Give the model a name and personality via the system message. Consistent persona instructions reduce drift in long conversations.
{
  "role": "system",
  "content": "You are Aria, a friendly customer support agent for Acme Corp. Always greet users by name when known."
}
Prepend example user/assistant pairs to show the model the exact format you want.
[
  { "role": "user", "content": "Classify: 'I love this product!'" },
  { "role": "assistant", "content": "positive" },
  { "role": "user", "content": "Classify: 'Broke after one day.'" },
  { "role": "assistant", "content": "negative" },
  { "role": "user", "content": "Classify: 'It is okay I guess.'" }
]
Inject retrieved documents or data into a user or system message before the question.
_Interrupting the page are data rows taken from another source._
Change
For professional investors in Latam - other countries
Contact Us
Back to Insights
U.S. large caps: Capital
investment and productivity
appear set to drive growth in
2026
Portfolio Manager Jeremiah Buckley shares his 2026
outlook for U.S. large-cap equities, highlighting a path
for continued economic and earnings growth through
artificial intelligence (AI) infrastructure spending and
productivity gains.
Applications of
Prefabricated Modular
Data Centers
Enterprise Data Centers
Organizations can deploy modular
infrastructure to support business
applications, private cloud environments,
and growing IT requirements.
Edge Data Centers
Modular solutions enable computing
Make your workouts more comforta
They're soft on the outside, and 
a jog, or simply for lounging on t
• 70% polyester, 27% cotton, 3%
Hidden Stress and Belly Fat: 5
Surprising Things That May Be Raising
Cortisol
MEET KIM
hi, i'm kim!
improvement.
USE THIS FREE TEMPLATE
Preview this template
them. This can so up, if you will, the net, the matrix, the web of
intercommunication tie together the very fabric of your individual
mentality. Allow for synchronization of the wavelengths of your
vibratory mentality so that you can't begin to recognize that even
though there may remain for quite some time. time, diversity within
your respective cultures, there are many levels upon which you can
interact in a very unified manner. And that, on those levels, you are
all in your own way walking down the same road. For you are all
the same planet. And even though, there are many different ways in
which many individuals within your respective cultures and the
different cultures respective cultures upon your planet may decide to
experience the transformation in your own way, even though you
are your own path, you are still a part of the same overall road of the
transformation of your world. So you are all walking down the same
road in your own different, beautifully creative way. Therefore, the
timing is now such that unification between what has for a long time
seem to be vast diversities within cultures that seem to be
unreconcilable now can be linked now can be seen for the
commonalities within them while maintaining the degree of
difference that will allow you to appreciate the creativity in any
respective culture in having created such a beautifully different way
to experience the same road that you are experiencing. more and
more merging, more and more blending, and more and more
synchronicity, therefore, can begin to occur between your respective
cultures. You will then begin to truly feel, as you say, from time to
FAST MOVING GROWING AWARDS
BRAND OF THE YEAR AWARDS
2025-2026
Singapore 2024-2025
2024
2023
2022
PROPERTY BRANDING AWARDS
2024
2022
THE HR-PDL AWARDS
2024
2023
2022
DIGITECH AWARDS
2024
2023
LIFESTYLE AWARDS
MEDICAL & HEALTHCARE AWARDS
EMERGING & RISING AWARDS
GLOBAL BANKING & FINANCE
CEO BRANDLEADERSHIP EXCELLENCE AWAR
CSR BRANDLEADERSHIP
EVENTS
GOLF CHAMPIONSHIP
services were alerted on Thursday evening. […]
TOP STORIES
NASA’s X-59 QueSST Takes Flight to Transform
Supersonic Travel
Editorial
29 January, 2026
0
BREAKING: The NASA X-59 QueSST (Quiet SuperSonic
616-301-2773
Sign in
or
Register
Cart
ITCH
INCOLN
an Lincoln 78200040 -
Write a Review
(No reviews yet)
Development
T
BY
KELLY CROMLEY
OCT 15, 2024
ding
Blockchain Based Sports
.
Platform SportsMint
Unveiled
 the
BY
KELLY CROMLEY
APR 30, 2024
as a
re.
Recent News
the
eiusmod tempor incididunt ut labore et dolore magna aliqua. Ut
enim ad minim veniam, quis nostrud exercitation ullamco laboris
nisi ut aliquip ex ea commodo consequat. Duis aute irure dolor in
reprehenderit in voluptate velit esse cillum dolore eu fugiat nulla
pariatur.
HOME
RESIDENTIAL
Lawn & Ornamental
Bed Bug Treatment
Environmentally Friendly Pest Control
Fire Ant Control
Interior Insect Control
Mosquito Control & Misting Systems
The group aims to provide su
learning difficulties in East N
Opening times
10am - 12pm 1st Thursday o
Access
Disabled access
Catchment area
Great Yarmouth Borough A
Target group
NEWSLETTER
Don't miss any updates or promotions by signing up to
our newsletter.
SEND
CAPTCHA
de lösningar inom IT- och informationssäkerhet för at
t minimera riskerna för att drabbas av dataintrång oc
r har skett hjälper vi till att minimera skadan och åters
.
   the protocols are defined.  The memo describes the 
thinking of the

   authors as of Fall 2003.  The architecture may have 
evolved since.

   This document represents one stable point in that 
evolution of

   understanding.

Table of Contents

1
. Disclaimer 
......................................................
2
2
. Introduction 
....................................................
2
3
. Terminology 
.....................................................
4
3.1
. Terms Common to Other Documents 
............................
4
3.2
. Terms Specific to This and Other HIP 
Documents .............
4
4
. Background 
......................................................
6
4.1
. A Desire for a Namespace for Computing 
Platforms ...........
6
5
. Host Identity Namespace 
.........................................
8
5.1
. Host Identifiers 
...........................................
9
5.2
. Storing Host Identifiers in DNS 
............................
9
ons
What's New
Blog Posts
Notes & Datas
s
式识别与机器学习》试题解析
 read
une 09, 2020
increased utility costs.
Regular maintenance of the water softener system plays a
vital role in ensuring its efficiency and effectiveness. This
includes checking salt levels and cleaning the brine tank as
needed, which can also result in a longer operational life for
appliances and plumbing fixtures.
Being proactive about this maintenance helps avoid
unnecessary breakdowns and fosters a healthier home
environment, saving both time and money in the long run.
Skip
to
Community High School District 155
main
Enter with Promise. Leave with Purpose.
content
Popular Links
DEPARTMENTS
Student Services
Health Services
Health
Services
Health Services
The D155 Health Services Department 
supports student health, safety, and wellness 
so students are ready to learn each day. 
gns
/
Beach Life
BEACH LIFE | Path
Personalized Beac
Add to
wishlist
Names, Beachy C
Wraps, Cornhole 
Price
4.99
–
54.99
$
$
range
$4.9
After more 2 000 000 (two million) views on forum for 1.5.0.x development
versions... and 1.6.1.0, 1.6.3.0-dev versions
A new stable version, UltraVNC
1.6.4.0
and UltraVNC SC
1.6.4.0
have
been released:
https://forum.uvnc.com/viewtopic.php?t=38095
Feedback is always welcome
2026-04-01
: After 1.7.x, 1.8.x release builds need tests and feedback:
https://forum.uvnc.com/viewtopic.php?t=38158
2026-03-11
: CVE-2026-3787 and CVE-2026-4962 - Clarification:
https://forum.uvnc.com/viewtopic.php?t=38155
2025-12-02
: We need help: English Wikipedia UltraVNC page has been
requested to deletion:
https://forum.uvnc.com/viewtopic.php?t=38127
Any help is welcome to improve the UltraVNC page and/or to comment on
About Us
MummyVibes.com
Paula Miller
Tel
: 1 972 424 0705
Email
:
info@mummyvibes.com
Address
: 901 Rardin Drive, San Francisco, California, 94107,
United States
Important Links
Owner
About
This is the foundation of RAG (retrieval-augmented generation).
context = fetch_relevant_docs(user_query)
messages = [
    {"role": "system", "content": "Answer only using the provided context."},
    {"role": "user", "content": f"Context:\n{context}\n\nQuestion: {user_query}"}
]

Context Window Limits

The messages array is bounded by the model’s context window — the maximum number of tokens it can process in a single request. Exceeding this limit causes a 400 error. For long conversations, trim old messages from the middle of the array (keeping the system message and the most recent turns) or use Prompt Caching to reduce costs when the prefix is stable. See Tokens & Context for more detail.